The records that follow are to be given again exactly, with their pictures omitted.

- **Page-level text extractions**
• • • • •

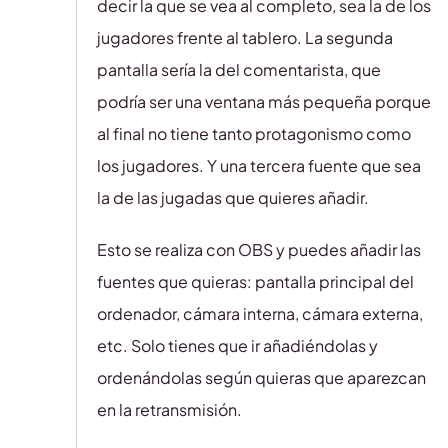
decir la que se vea al completo, sea la de los
jugadores frente al tablero. La segunda
pantalla sería la del comentarista, que
podría ser una ventana más pequeña porque
al final no tiene tanto protagonismo como
los jugadores. Y una tercera fuente que sea
la de las jugadas que quieres añadir.
Esto se realiza con OBS y puedes añadir las
fuentes que quieras: pantalla principal del
ordenador, cámara interna, cámara externa,
etc. Solo tienes que ir añadiéndolas y
ordenándolas según quieras que aparezcan
en la retransmisión.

• • • • •

- **RESPONSE TO THE EXERCISE**
decir la que se vea al completo, sea la de los
jugadores frente al tablero. La segunda
pantalla sería la del comentarista, que
podría ser una ventana más pequeña porque
al final no tiene tanto protagonismo como
los jugadores. Y una tercera fuente que sea
la de las jugadas que quieres añadir.
Esto se realiza con OBS y puedes añadir las
fuentes que quieras: pantalla principal del
ordenador, cámara interna, cámara externa,
etc. Solo tienes que ir añadiéndolas y
ordenándolas según quieras que aparezcan
en la retransmisión.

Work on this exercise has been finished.